A crucial research topic is how successfully infection with one SARS-CoV-2 strain can be prevented by immunization against another (with or without prior infection). The solutions could include measures to keep the COVID pandemic under control even as the coronavirus gains momentum.
David Veesler, an associate professor of biochemistry at the University of Washington in Seattle and a Howard Hughes Medical Institute investigator, and Davide Corti, of Humabs BioMed SA of Vir Biotechnology in Switzerland, have spearheaded recent scientific studies in this field.
This week’s issue of Science has an article called “Imprinted antibody response against SARS-CoV-2 Omiron sublineages” about their most recent research.
Young-Jun Park, Dora Pinto, Alexandra C. Walls, and Zhuoming Liu are the paper’s lead authors. Dora Pinto works in the Corti lab; Young-Jun Park and Lexi Walls are from the Veesler lab; Zhuoming Liu attends Washington University in St. Louis.
The impact of exposure to previous forms of the SARS-CoV-2 spike antigen, or immune-provoking protein, on the immune system’s response to the Omicron variations was examined from a number of angles by the worldwide team.
The SARS-CoV-2 virus’s Omicron versions first surfaced at the end of 2021 and differ significantly genetically from their ancestor. They have been able to avoid antibodies produced by the initial set of vaccines, from a history of infection, or from both of those two immune-system training events thanks to the numerous different mutations in their infection machinery.
Antibodies are immune proteins that can find tiny invaders like viruses and stop them from doing damage by binding to them.
They explained that mutations in two of the main antibody targets in the virus explain why there is markedly reduced antibody neutralizing ability against these variants, especially in people who have not received booster doses. In studies done by the same team before, the BA.1 Omicron variant was called a “major antigenic shift” because of the “unprecedented level of immune evasion” that it caused.
According to the researchers’ article, “as a result, more reinfections are happening, even though these cases tend to be milder than infections in immunologically naive individuals.”
They also pointed out that the majority of monoclonal antibody treatments administered to patients in clinics are less effective against these variants because of the evasive ability conferred by the mutations. However, a pan-variant and extremely strong neutralizing antibody known as S2X324 was found by the researchers to stand out. Neutralizing substances didn’t change much or at all with any of the Omicron variations that were tested.
The authors demonstrate that this monoclonal antibody blocks the pandemic coronavirus’s regular ability to hijack the receptor on host cells. Researchers also thought that mixing this antibody with others in a “cocktail” might make it less likely that the virus will become immune to antibody treatment.
Through their trials, the researchers discovered that Omicron variations BA.1, BA.2, BA.2.12.1, and BA.4/5 neutralizing antibodies are induced in the circulation by both vaccine boosters and hybrid immunity (acquired through a history of infection and vaccination).
Neutralizing antibodies against these variations were also created in the mucus lining the inside of the noses of those who experienced a breakthrough illness following vaccination. The nasal mucosa of those who simply got the vaccine, however, did not produce any antibodies.
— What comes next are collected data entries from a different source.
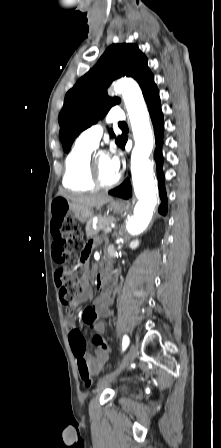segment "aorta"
<instances>
[{
    "mask_svg": "<svg viewBox=\"0 0 221 448\" xmlns=\"http://www.w3.org/2000/svg\"><path fill=\"white\" fill-rule=\"evenodd\" d=\"M114 91L122 93L135 140L131 154V174L138 202L126 230L129 234H136L148 226L157 203L153 165L149 160L153 149V132L138 84L131 79H120L115 83Z\"/></svg>",
    "mask_w": 221,
    "mask_h": 448,
    "instance_id": "762f6f07",
    "label": "aorta"
}]
</instances>
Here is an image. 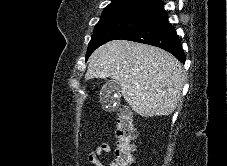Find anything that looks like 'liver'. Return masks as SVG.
<instances>
[{"label":"liver","instance_id":"obj_1","mask_svg":"<svg viewBox=\"0 0 227 166\" xmlns=\"http://www.w3.org/2000/svg\"><path fill=\"white\" fill-rule=\"evenodd\" d=\"M111 78L142 117L168 116L174 112L184 84L181 63L167 51L124 40H113L89 58L86 80Z\"/></svg>","mask_w":227,"mask_h":166}]
</instances>
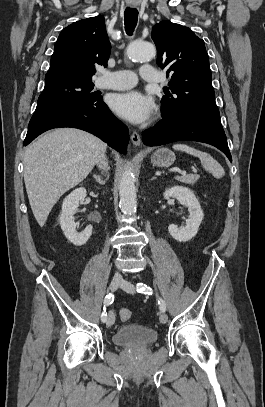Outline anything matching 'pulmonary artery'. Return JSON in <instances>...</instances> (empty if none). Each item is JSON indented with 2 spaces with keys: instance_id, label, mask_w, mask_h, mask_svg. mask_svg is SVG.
Masks as SVG:
<instances>
[{
  "instance_id": "pulmonary-artery-1",
  "label": "pulmonary artery",
  "mask_w": 265,
  "mask_h": 407,
  "mask_svg": "<svg viewBox=\"0 0 265 407\" xmlns=\"http://www.w3.org/2000/svg\"><path fill=\"white\" fill-rule=\"evenodd\" d=\"M140 77L147 82L157 83L160 80L159 73L152 65H144L140 69ZM137 76L130 70H116L101 72L96 86L102 89L125 90L137 84Z\"/></svg>"
}]
</instances>
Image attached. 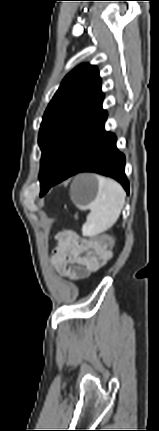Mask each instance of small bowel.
I'll return each instance as SVG.
<instances>
[{
    "instance_id": "1",
    "label": "small bowel",
    "mask_w": 159,
    "mask_h": 431,
    "mask_svg": "<svg viewBox=\"0 0 159 431\" xmlns=\"http://www.w3.org/2000/svg\"><path fill=\"white\" fill-rule=\"evenodd\" d=\"M107 240H87L71 230L56 235L52 262L57 271L70 280H83L98 271L111 258Z\"/></svg>"
}]
</instances>
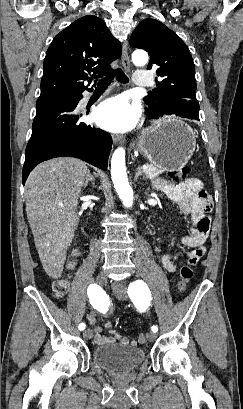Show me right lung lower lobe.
<instances>
[{
	"label": "right lung lower lobe",
	"mask_w": 243,
	"mask_h": 409,
	"mask_svg": "<svg viewBox=\"0 0 243 409\" xmlns=\"http://www.w3.org/2000/svg\"><path fill=\"white\" fill-rule=\"evenodd\" d=\"M82 95L37 100L32 135L25 151L23 184L42 161L61 157L80 158L107 170L112 146L109 133L79 121L77 104Z\"/></svg>",
	"instance_id": "1"
}]
</instances>
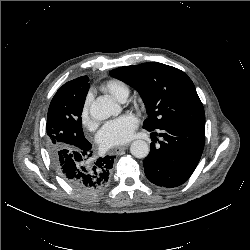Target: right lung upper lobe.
Returning a JSON list of instances; mask_svg holds the SVG:
<instances>
[{
	"label": "right lung upper lobe",
	"instance_id": "obj_1",
	"mask_svg": "<svg viewBox=\"0 0 250 250\" xmlns=\"http://www.w3.org/2000/svg\"><path fill=\"white\" fill-rule=\"evenodd\" d=\"M77 79H78V78H77ZM77 79H74V80H72V81L67 82L66 85L72 84V83L75 82Z\"/></svg>",
	"mask_w": 250,
	"mask_h": 250
}]
</instances>
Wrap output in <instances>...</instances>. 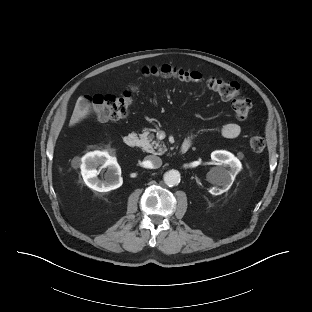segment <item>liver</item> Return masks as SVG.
<instances>
[{
  "label": "liver",
  "instance_id": "1",
  "mask_svg": "<svg viewBox=\"0 0 312 312\" xmlns=\"http://www.w3.org/2000/svg\"><path fill=\"white\" fill-rule=\"evenodd\" d=\"M84 100L83 97H80L75 105L73 114L71 116L69 126H74L79 123L81 120L86 118L89 115V105L85 102L84 105L81 104V101Z\"/></svg>",
  "mask_w": 312,
  "mask_h": 312
}]
</instances>
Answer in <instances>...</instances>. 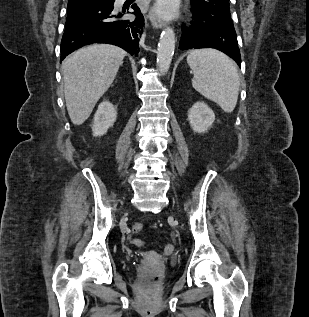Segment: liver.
<instances>
[{
    "label": "liver",
    "mask_w": 309,
    "mask_h": 317,
    "mask_svg": "<svg viewBox=\"0 0 309 317\" xmlns=\"http://www.w3.org/2000/svg\"><path fill=\"white\" fill-rule=\"evenodd\" d=\"M126 52L94 44L72 53L62 64L66 107L73 124H83L113 83Z\"/></svg>",
    "instance_id": "obj_1"
}]
</instances>
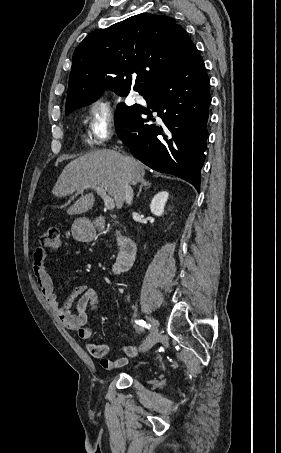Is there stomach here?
Returning a JSON list of instances; mask_svg holds the SVG:
<instances>
[{
	"label": "stomach",
	"mask_w": 281,
	"mask_h": 453,
	"mask_svg": "<svg viewBox=\"0 0 281 453\" xmlns=\"http://www.w3.org/2000/svg\"><path fill=\"white\" fill-rule=\"evenodd\" d=\"M71 231L74 239H77V241L88 243V241L94 239V227L88 218H75Z\"/></svg>",
	"instance_id": "obj_1"
}]
</instances>
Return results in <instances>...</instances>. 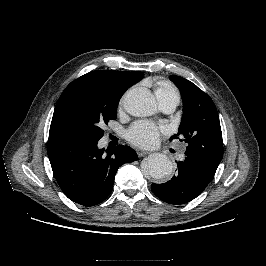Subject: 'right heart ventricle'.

Since the virus usually gets into the body first through the nose, this finding backs up efforts to make and test next-generation COVID vaccines that could be given through the nose.
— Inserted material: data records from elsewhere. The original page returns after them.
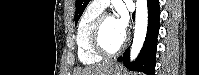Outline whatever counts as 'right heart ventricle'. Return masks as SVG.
<instances>
[{
  "mask_svg": "<svg viewBox=\"0 0 199 75\" xmlns=\"http://www.w3.org/2000/svg\"><path fill=\"white\" fill-rule=\"evenodd\" d=\"M103 10L89 5L80 17L76 31V47L78 58L84 65H93L102 59L92 49L89 41V32L95 19Z\"/></svg>",
  "mask_w": 199,
  "mask_h": 75,
  "instance_id": "right-heart-ventricle-1",
  "label": "right heart ventricle"
}]
</instances>
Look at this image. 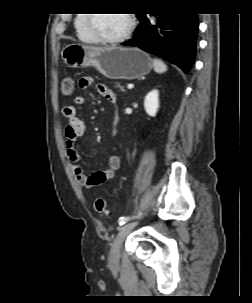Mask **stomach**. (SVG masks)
<instances>
[{
	"mask_svg": "<svg viewBox=\"0 0 252 303\" xmlns=\"http://www.w3.org/2000/svg\"><path fill=\"white\" fill-rule=\"evenodd\" d=\"M61 56L69 67L93 66L109 79L133 80L152 68L149 56L138 48L71 43L63 48Z\"/></svg>",
	"mask_w": 252,
	"mask_h": 303,
	"instance_id": "obj_1",
	"label": "stomach"
}]
</instances>
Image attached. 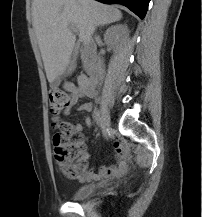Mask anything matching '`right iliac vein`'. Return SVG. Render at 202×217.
<instances>
[{
	"instance_id": "obj_1",
	"label": "right iliac vein",
	"mask_w": 202,
	"mask_h": 217,
	"mask_svg": "<svg viewBox=\"0 0 202 217\" xmlns=\"http://www.w3.org/2000/svg\"><path fill=\"white\" fill-rule=\"evenodd\" d=\"M101 128L104 134L107 133L110 128V117L105 105L102 104V116H101Z\"/></svg>"
}]
</instances>
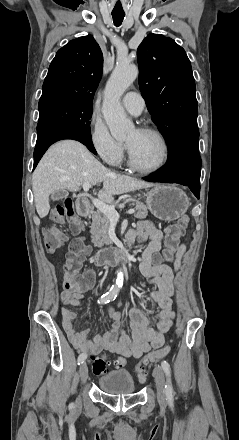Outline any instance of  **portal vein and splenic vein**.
<instances>
[{
    "label": "portal vein and splenic vein",
    "instance_id": "obj_1",
    "mask_svg": "<svg viewBox=\"0 0 239 440\" xmlns=\"http://www.w3.org/2000/svg\"><path fill=\"white\" fill-rule=\"evenodd\" d=\"M89 188H91V184L89 182H86V184H83V190L84 192H88ZM93 204L97 210H100L102 214H105L107 218H109L110 222H118L120 216L118 212H116L114 206H108V204H104V202H100V200H93ZM128 214H134L133 209H128Z\"/></svg>",
    "mask_w": 239,
    "mask_h": 440
}]
</instances>
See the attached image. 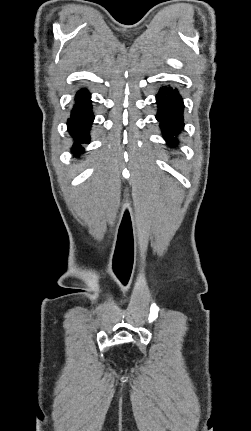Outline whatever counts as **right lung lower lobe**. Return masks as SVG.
Wrapping results in <instances>:
<instances>
[{
    "label": "right lung lower lobe",
    "instance_id": "right-lung-lower-lobe-1",
    "mask_svg": "<svg viewBox=\"0 0 251 431\" xmlns=\"http://www.w3.org/2000/svg\"><path fill=\"white\" fill-rule=\"evenodd\" d=\"M90 98L88 91L79 90L75 96L71 117L67 121L68 132L75 140L72 147L75 156L84 152L82 143H89V131L94 120Z\"/></svg>",
    "mask_w": 251,
    "mask_h": 431
}]
</instances>
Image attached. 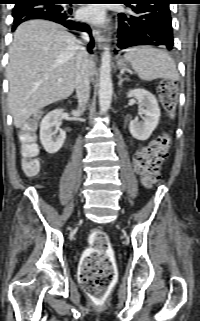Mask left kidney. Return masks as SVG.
<instances>
[{
    "label": "left kidney",
    "instance_id": "obj_1",
    "mask_svg": "<svg viewBox=\"0 0 200 321\" xmlns=\"http://www.w3.org/2000/svg\"><path fill=\"white\" fill-rule=\"evenodd\" d=\"M127 97H135L139 105V115L143 121L136 119L129 124L131 135L140 141L147 140L159 123L160 108L155 96L145 89H133L127 93Z\"/></svg>",
    "mask_w": 200,
    "mask_h": 321
}]
</instances>
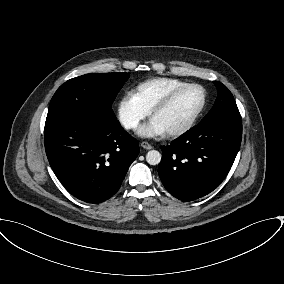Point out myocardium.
<instances>
[{
  "label": "myocardium",
  "mask_w": 284,
  "mask_h": 284,
  "mask_svg": "<svg viewBox=\"0 0 284 284\" xmlns=\"http://www.w3.org/2000/svg\"><path fill=\"white\" fill-rule=\"evenodd\" d=\"M189 88H199L202 91L203 98H202L201 105L196 110V112L192 115V117L187 122H185L183 125L164 132L166 136H169V137L181 136L185 134L186 132H188L195 125V123L197 122L201 114L203 113L206 107V104H207L208 94H207L206 89L202 85L197 84V83H187L183 86H180L174 89L165 98H163L160 102H158L151 110L150 115H151V118L153 119L157 113L169 107L183 91Z\"/></svg>",
  "instance_id": "myocardium-1"
}]
</instances>
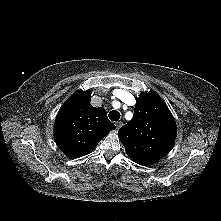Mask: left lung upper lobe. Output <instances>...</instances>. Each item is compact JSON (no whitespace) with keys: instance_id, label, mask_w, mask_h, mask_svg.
Wrapping results in <instances>:
<instances>
[{"instance_id":"5c2ea615","label":"left lung upper lobe","mask_w":221,"mask_h":221,"mask_svg":"<svg viewBox=\"0 0 221 221\" xmlns=\"http://www.w3.org/2000/svg\"><path fill=\"white\" fill-rule=\"evenodd\" d=\"M118 134L128 156L146 166L169 153L175 142L177 127L162 98L155 91H150L139 96L133 118Z\"/></svg>"}]
</instances>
The researchers also discovered that the pattern of antibody responses to the pandemic coronavirus is comparable to that of immune system responses to different influenza virus strains. This process is known as immunological imprinting. It means that the immune response prefers to recall previously activated memory B cells that are specific against viral components found in a strain to which a person has been exposed, rather than prime new memory B cells to target differences found in noticeably different strains when an infection occurs. The researchers say that while this can help start a cross-variant attack, being exposed to earlier versions of a virus can sometimes stop a more focused response against a virus that has changed a lot.